Closed training data. Both SigLIP and SigLIP 2 are trained on WebLI, a Google-internal dataset that has never been released publicly. This prevents external researchers from reproducing or auditing the training pipeline and means that SigLIP cannot be used as a baseline in studies that require fully open training data. Open replications using LAION or DataComp would need to be performed independently and cannot strictly reproduce the published numbers.[4][5]
Limited multilingual coverage in original SigLIP. Although WebLI includes 109 languages, the original SigLIP paper focused on English data, and multilingual retrieval performance was significantly below what SigLIP 2 later achieved.[2][11] Users who needed multilingual coverage before SigLIP 2 had to use the separate mSigLIP variant or other models.
Architectural conservatism. SigLIP retains the dual-encoder architecture from CLIP (a separate vision tower and a separate text tower with no cross-attention between them at training time). This is a deliberate choice in service of fast retrieval, but it caps the kind of fine-grained image-text interaction the model can learn, in contrast to CoCa, BLIP-2, and other models that use cross-attention or generative captioning objectives. SigLIP 2 partly addresses this by adding decoder-based captioning, but the headline checkpoints remain dual-encoder for inference.[2]
Dense and localization features in SigLIP 1. The original SigLIP was trained with a purely global objective (matched-pair classification) and was not optimized for dense per-patch features.

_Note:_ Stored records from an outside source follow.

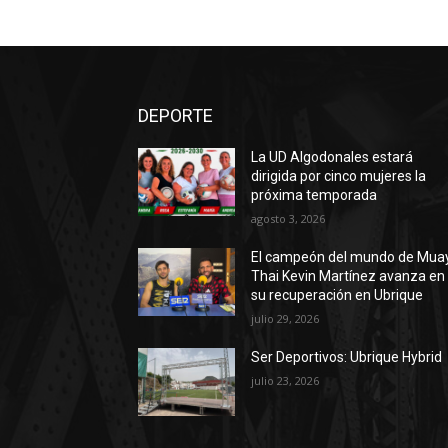
DEPORTE
La UD Algodonales estará
dirigida por cinco mujeres la
próxima temporada
agosto 3, 2026
El campeón del mundo de Mua
Thai Kevin Martínez avanza en
su recuperación en Ubrique
julio 29, 2026
Ser Deportivos: Ubrique Hybrid
julio 23, 2026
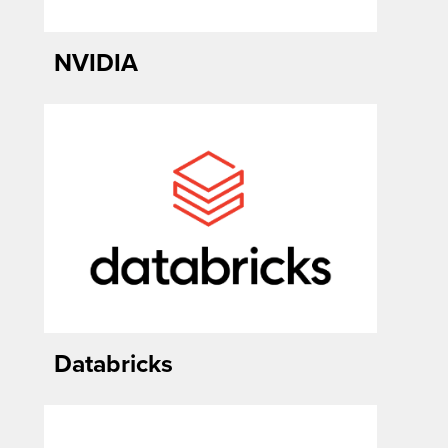
NVIDIA
Databricks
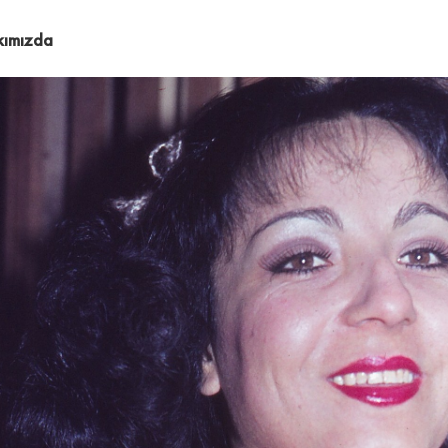
kımızda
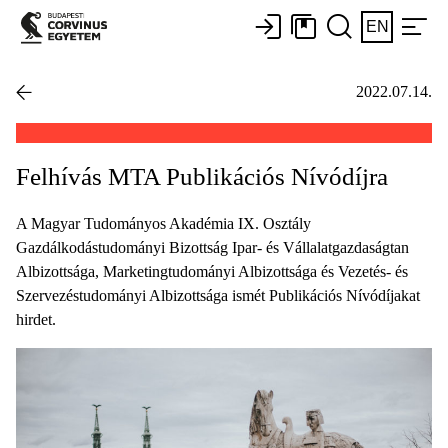
EN
2022.07.14.
Felhívás MTA Publikációs Nívódíjra
A Magyar Tudományos Akadémia IX. Osztály
Gazdálkodástudományi Bizottság Ipar- és Vállalatgazdaságtan
Albizottsága, Marketingtudományi Albizottsága és Vezetés- és
Szervezéstudományi Albizottsága ismét Publikációs Nívódíjakat
hirdet.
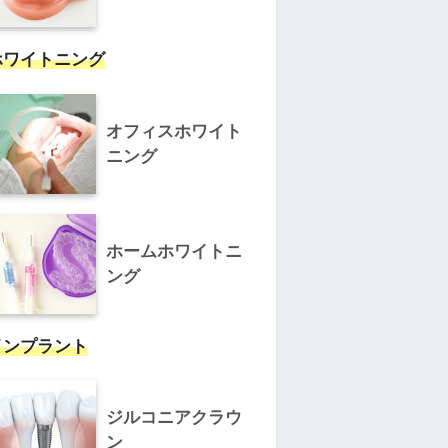
ホワイトニング
オフィスホワイト
ニング
ホームホワイトニ
ング
インプラント
ジルコニアクラウ
ン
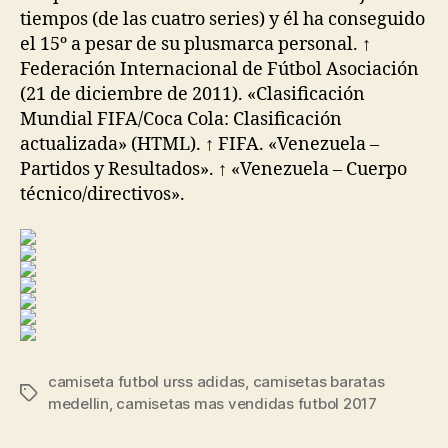
tiempos (de las cuatro series) y él ha conseguido
el 15º a pesar de su plusmarca personal. ↑
Federación Internacional de Fútbol Asociación
(21 de diciembre de 2011). «Clasificación
Mundial FIFA/Coca Cola: Clasificación
actualizada» (HTML). ↑ FIFA. «Venezuela –
Partidos y Resultados». ↑ «Venezuela – Cuerpo
técnico/directivos».
camiseta futbol urss adidas
,
camisetas baratas
Etiquetas
medellin
,
camisetas mas vendidas futbol 2017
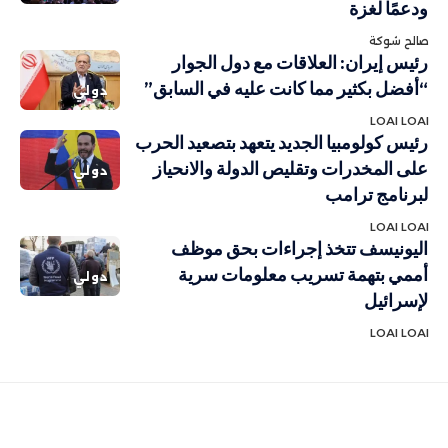
ودعمًا لغزة
صالح شوكة
رئيس إيران: العلاقات مع دول الجوار
“أفضل بكثير مما كانت عليه في السابق”
دولي
LOAI LOAI
رئيس كولومبيا الجديد يتعهد بتصعيد الحرب
على المخدرات وتقليص الدولة والانحياز
دولي
لبرنامج ترامب
LOAI LOAI
اليونيسف تتخذ إجراءات بحق موظف
أممي بتهمة تسريب معلومات سرية
دولي
لإسرائيل
LOAI LOAI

The SigLIP 2 paper itself reports that adding decoder objectives and self-distillation losses substantially improves segmentation and depth-estimation transfer numbers (PASCAL mIoU rising from 73.8 to 78.1 on So/14 at 384), implicitly highlighting the dense-feature weakness of the original model.[11]
Batch-size sensitivity. Although the sigmoid loss removes the strict need for very large batches, SigLIP and SigLIP 2 still report best results at batch sizes of tens of thousands and tens of billions of training examples. Reaching the published numbers therefore still requires substantial compute, even if it is less than CLIP-scale.[1][11]
Bias and societal impact. While SigLIP 2 substantially reduces a specific measure of representation bias, the underlying training data is still web-crawled and inherits the biases of the open web. The SigLIP 2 paper acknowledges that explicit de-biasing focuses on a specific set of socially sensitive concepts and is not a general solution to fairness concerns in vision-language models.[2]
Fixed-resolution legacy and document distortion. SigLIP 1 imposes a fixed square resolution per checkpoint (e.g., 384 for SigLIP-So400m-patch14-384), which forces aspect-ratio distortion on non-square images. This is detrimental for document images, screenshots, and OCR tasks. SigLIP 2 NaFlex variants and Gemma 3's Pan and Scan workaround were designed to address this limitation, but it remained the primary motivation for many downstream pipelines to add tiling or letter-boxing layers on top of SigLIP 1 outputs.[10][31]
SigLIP sits at the intersection of contrastive pre-training, the Vision Transformer line, and large multimodal models. Closely related precursors and contemporaries include:
On the downstream side, SigLIP image encoders feed into LLaVA-family and Gemma/Gemma 2/Gemma 3-based multimodal systems such as PaliGemma, as well as a wide range of multimodal AI research models trained on top of frozen SigLIP visual features.[12][13][14][31]